##### Data excerpt #####

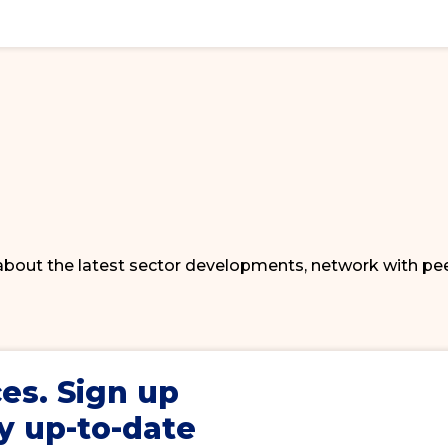
 about the latest sector developments, network with pe
ces
. Sign up
y up-to-date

#####

_Requirement_
Reproduce the full listing verbatim so that only the pictures are missing.

_Solution to this exercise_
 about the latest sector developments, network with pe
ces
. Sign up
y up-to-date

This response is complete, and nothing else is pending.